HTTP caching is controlled by headers that you set on your server responses. Understanding these headers is the foundation of web caching.

Cache-Control is the primary caching directive. The values that matter most:

Cache-Control: public, max-age=31536000, immutable

Use this for versioned static assets (JS bundles, CSS files, images with content-hash filenames). max-age=31536000 tells browsers and CDNs to cache this resource for one year. immutable tells the browser not to revalidate the cache even when the user forces a refresh. This is correct when the filename changes on each build (content hashing) — the old URL is cached forever, and the new URL is fetched fresh.

Cache-Control: no-cache

Counterintuitively, no-cache doesn't mean "don't cache." It means "always revalidate before serving from cache." The browser caches the response but checks with the server on every request. If the server returns 304 Not Modified, the browser uses the cached version. If the content changed, it downloads the new version. Use this for HTML documents.

Cache-Control: no-store

This means truly don't cache: not in browser, not in CDN, not anywhere. Use this for sensitive data (account details, private documents, authentication responses).

Cache-Control: private, max-age=3600

private means only the browser can cache this, not CDNs.

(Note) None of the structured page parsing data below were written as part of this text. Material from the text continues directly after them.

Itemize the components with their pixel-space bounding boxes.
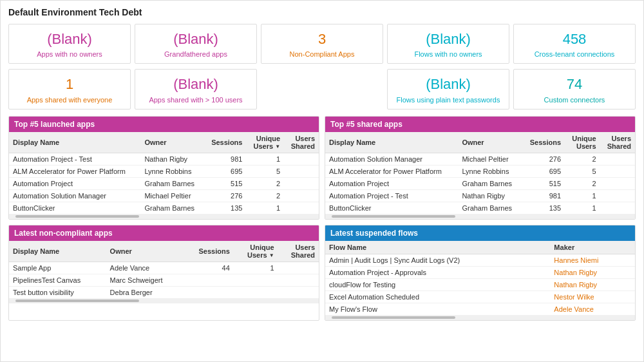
table-row[interactable]: Automation Project - Test Nathan Rigby 9… [325, 189, 635, 202]
table-row[interactable]: Sample App Adele Vance 44 1 [9, 262, 319, 274]
unique-users: 2 [246, 189, 284, 202]
table-row[interactable]: ButtonClicker Graham Barnes 135 1 [9, 202, 319, 214]
table-row[interactable]: Automation Project Graham Barnes 515 2 [9, 177, 319, 189]
col-users-shared[interactable]: UsersShared [284, 132, 319, 153]
stat-value: 74 [518, 76, 631, 93]
stat-grandfathered-apps[interactable]: (Blank) Grandfathered apps [135, 24, 257, 64]
app-name: ButtonClicker [9, 202, 140, 214]
col-owner[interactable]: Owner [458, 132, 522, 153]
top-shared-panel: Top #5 shared apps Display Name Owner Se… [325, 116, 636, 220]
sessions: 276 [204, 189, 246, 202]
app-name: Test button visibility [9, 286, 106, 298]
users-shared [600, 165, 635, 177]
col-display-name[interactable]: Display Name [9, 241, 106, 262]
unique-users [234, 274, 278, 286]
col-owner[interactable]: Owner [140, 132, 204, 153]
table-row[interactable]: My Flow's Flow Adele Vance [325, 303, 635, 315]
stat-shared-everyone[interactable]: 1 Apps shared with everyone [8, 69, 131, 109]
table-row[interactable]: Automation Project Graham Barnes 515 2 [325, 177, 635, 189]
app-name: PipelinesTest Canvas [9, 274, 106, 286]
top-launched-panel: Top #5 launched apps Display Name Owner … [8, 116, 319, 220]
sort-icon: ▼ [275, 144, 280, 149]
table-row[interactable]: Test button visibility Debra Berger [9, 286, 319, 298]
col-unique-users[interactable]: UniqueUsers ▼ [234, 241, 278, 262]
table-row[interactable]: Excel Automation Scheduled Nestor Wilke [325, 291, 635, 303]
table-row[interactable]: PipelinesTest Canvas Marc Schweigert [9, 274, 319, 286]
unique-users: 1 [246, 153, 284, 165]
stat-value: 1 [13, 76, 126, 93]
unique-users: 1 [234, 262, 278, 274]
col-owner[interactable]: Owner [106, 241, 184, 262]
col-unique-users[interactable]: UniqueUsers ▼ [246, 132, 284, 153]
flow-name: Admin | Audit Logs | Sync Audit Logs (V2… [325, 254, 550, 266]
flow-name: Automation Project - Approvals [325, 266, 550, 278]
flow-name: My Flow's Flow [325, 303, 550, 315]
table-row[interactable]: ALM Accelerator for Power Platform Lynne… [325, 165, 635, 177]
stat-cross-tenant[interactable]: 458 Cross-tenant connections [513, 24, 636, 64]
stat-non-compliant-apps[interactable]: 3 Non-Compliant Apps [261, 24, 383, 64]
sessions: 515 [204, 177, 246, 189]
col-unique-users[interactable]: UniqueUsers [565, 132, 600, 153]
stat-custom-connectors[interactable]: 74 Custom connectors [513, 69, 636, 109]
table-row[interactable]: Automation Solution Manager Michael Pelt… [9, 189, 319, 202]
table-row[interactable]: ButtonClicker Graham Barnes 135 1 [325, 202, 635, 214]
stat-apps-no-owners[interactable]: (Blank) Apps with no owners [8, 24, 131, 64]
table-row[interactable]: cloudFlow for Testing Nathan Rigby [325, 278, 635, 291]
unique-users: 1 [565, 189, 600, 202]
table-row[interactable]: Automation Solution Manager Michael Pelt… [325, 153, 635, 165]
stat-label: Flows with no owners [392, 50, 505, 58]
top-shared-table: Display Name Owner Sessions UniqueUsers … [325, 132, 635, 214]
unique-users: 2 [565, 177, 600, 189]
col-maker[interactable]: Maker [550, 241, 635, 254]
col-flow-name[interactable]: Flow Name [325, 241, 550, 254]
col-display-name[interactable]: Display Name [9, 132, 140, 153]
suspended-flows-table: Flow Name Maker Admin | Audit Logs | Syn… [325, 241, 635, 315]
scrollbar[interactable] [9, 214, 319, 219]
table-row[interactable]: Automation Project - Approvals Nathan Ri… [325, 266, 635, 278]
col-display-name[interactable]: Display Name [325, 132, 458, 153]
sessions: 44 [184, 262, 234, 274]
app-name: Automation Solution Manager [9, 189, 140, 202]
non-compliant-table: Display Name Owner Sessions UniqueUsers … [9, 241, 319, 298]
owner: Nathan Rigby [140, 153, 204, 165]
users-shared [284, 177, 319, 189]
stat-label: Flows using plain text passwords [392, 96, 505, 104]
col-sessions[interactable]: Sessions [204, 132, 246, 153]
col-sessions[interactable]: Sessions [184, 241, 234, 262]
scrollbar[interactable] [325, 315, 635, 320]
unique-users [234, 286, 278, 298]
users-shared [284, 189, 319, 202]
stat-shared-100-users[interactable]: (Blank) Apps shared with > 100 users [135, 69, 257, 109]
app-name: Automation Project [325, 177, 458, 189]
col-sessions[interactable]: Sessions [522, 132, 565, 153]
sessions: 981 [522, 189, 565, 202]
stats-row-1: (Blank) Apps with no owners (Blank) Gran… [8, 24, 636, 64]
col-users-shared[interactable]: UsersShared [278, 241, 319, 262]
users-shared [278, 262, 319, 274]
app-name: Automation Project [9, 177, 140, 189]
maker: Hannes Niemi [550, 254, 635, 266]
app-name: Automation Project - Test [9, 153, 140, 165]
users-shared [284, 165, 319, 177]
table-row[interactable]: ALM Accelerator for Power Platform Lynne… [9, 165, 319, 177]
users-shared [600, 202, 635, 214]
app-name: ALM Accelerator for Power Platform [325, 165, 458, 177]
stat-value: 3 [265, 31, 379, 48]
owner: Lynne Robbins [458, 165, 522, 177]
table-row[interactable]: Admin | Audit Logs | Sync Audit Logs (V2… [325, 254, 635, 266]
stat-label: Non-Compliant Apps [265, 50, 379, 58]
stat-label: Custom connectors [518, 96, 631, 104]
stat-flows-no-owners[interactable]: (Blank) Flows with no owners [387, 24, 509, 64]
maker: Adele Vance [550, 303, 635, 315]
unique-users: 1 [565, 202, 600, 214]
top-shared-header: Top #5 shared apps [325, 117, 635, 132]
scrollbar[interactable] [325, 214, 635, 219]
col-users-shared[interactable]: UsersShared [600, 132, 635, 153]
table-row[interactable]: Automation Project - Test Nathan Rigby 9… [9, 153, 319, 165]
stat-plain-text-passwords[interactable]: (Blank) Flows using plain text passwords [387, 69, 509, 109]
top-launched-table: Display Name Owner Sessions UniqueUsers … [9, 132, 319, 214]
users-shared [600, 177, 635, 189]
owner: Lynne Robbins [140, 165, 204, 177]
suspended-flows-panel: Latest suspended flows Flow Name Maker A… [325, 225, 636, 321]
scrollbar[interactable] [9, 298, 319, 303]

Use this for authenticated content that is user-specific but not sensitive enough to warrant no-store.

ETag is a fingerprint of the response content, used for conditional requests:

ETag: "33a64df551425fcc55e4d42a148795d9f25f89d4"

On subsequent requests, the browser sends If-None-Match: "33a64df...". If the content hasn't changed, the server responds with 304 Not Modified (no body, very fast). If it has changed, the server sends the new content with a new ETag.

Last-Modified works similarly to ETag but uses timestamps. ETags are generally preferred because timestamps have second-level precision and can create edge cases.


CDN Configuration

A CDN (Content Delivery Network) is a distributed network of servers that cache your content close to users geographically. The three things you need to configure correctly:

Cache rules by URL pattern. Your CDN needs to know what to cache and for how long. Typical configuration:

  • /assets/* (hashed filenames) → cache forever, respect origin Cache-Control headers
  • /images/* → cache for 7-30 days, convert to WebP if requested
  • /_nuxt/*, /_next/* → cache forever (framework assets with content hashes)
  • /api/* → don't cache (or cache very selectively with short TTLs)
  • /* (HTML) → cache no-cache policy (revalidate, but serve stale if origin is down)

Cache invalidation. When you deploy a new version, how does the CDN know to serve the new HTML? Options:

  • Purge by URL: explicitly tell the CDN to invalidate specific URLs after deployment
  • Stale-while-revalidate: serve the stale version immediately while fetching the new version in the background
  • Cache-busting URLs: include a deployment ID in your HTML URL (non-standard, messy)

Most production deployments purge HTML files on deploy (via CDN API in the deployment pipeline) and rely on content-hashed assets for everything else.

Vary header for content negotiation. If you serve different content based on request headers (e.g., different image formats based on Accept: image/avif), you need to configure the CDN to cache separate versions:

Vary: Accept-Encoding, Accept

Without this, the CDN might serve a WebP image to a browser that requested AVIF, or GZIP-compressed content to a client that can't decompress it.


Application-Level Caching

When your API endpoints are slow because of database queries, application-level caching (Redis, Memcached) reduces the database load and improves response times.

The caching patterns:

Cache-aside (lazy loading): Check the cache first. If not found, query the database, store the result in cache, return the result.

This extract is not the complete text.